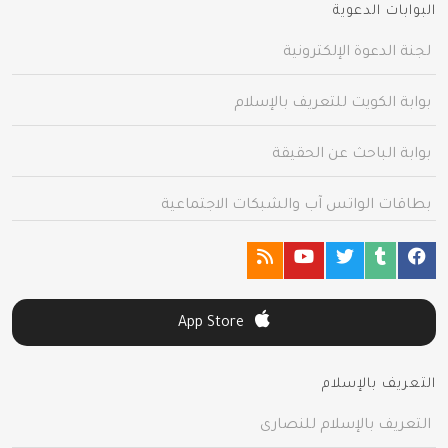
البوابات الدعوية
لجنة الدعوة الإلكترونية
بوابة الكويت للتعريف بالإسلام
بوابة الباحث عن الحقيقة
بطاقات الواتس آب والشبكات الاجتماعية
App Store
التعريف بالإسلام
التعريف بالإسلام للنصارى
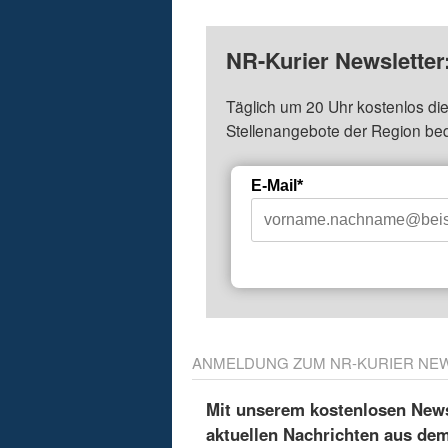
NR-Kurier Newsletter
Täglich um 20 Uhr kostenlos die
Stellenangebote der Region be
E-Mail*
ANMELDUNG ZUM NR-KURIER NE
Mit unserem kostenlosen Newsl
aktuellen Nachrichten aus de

### [EXERCISE DETAILS]
Here the records must be restated exactly, minus any images.

### [RESULT BELOW]
البوابات الدعوية
لجنة الدعوة الإلكترونية
بوابة الكويت للتعريف بالإسلام
بوابة الباحث عن الحقيقة
بطاقات الواتس آب والشبكات الاجتماعية
App Store
التعريف بالإسلام
التعريف بالإسلام للنصارى
NR-Kurier Newsletter
Täglich um 20 Uhr kostenlos die
Stellenangebote der Region be
E-Mail*
ANMELDUNG ZUM NR-KURIER NE
Mit unserem kostenlosen Newsl
aktuellen Nachrichten aus de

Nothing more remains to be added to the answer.